# Welcome to Laserchicken’s documentation!¶

Laserchicken is a user-extendable, cross-platform Python tool for extracting statistical properties (features in machine learning jargon) of flexibly defined subsets of point cloud data.

# User manual¶

Laserchicken processes point clouds from Airborne Laser Scanning in LAS/LAZ format, and normalizes, and filters the points, finds neighbors for targeted points and calculates features.

The figure shows the default workflow for which Laserchicken was intended. In short, a point cloud is loaded from a LAS or LAZ or PLY file.
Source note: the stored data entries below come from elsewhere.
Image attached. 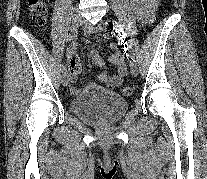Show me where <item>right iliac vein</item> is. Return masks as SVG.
I'll return each mask as SVG.
<instances>
[{
	"label": "right iliac vein",
	"instance_id": "obj_1",
	"mask_svg": "<svg viewBox=\"0 0 207 179\" xmlns=\"http://www.w3.org/2000/svg\"><path fill=\"white\" fill-rule=\"evenodd\" d=\"M82 19L79 14H74L72 17V31H77L81 25ZM70 77L67 72L63 73L62 84L67 86L69 84Z\"/></svg>",
	"mask_w": 207,
	"mask_h": 179
}]
</instances>
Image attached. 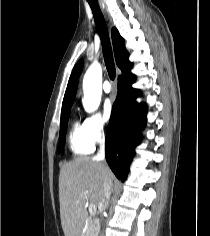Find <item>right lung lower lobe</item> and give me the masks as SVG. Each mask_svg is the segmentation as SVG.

After this, points can be filtered by various criteria, and the height can be normalized. A point cloud of targets are loaded. See below a description of what is the concept of a target point. For every target point, neighbors will be computed. Based on the list of neighbors, features are extracted that effectively describe the neighborhood of each target point.

# Environment and target point cloud¶

In Laserchicken, the LiDAR dataset is referred to as the environment point cloud (EPC), and the subsets of points over which a metric is to be calculated are referred to as neighborhoods. Each neighborhood is defined by a target volume and a target point (e.g. a cube of a certain size and its centroid, respectively), with all points enclosed in the volume constituting the neighborhood.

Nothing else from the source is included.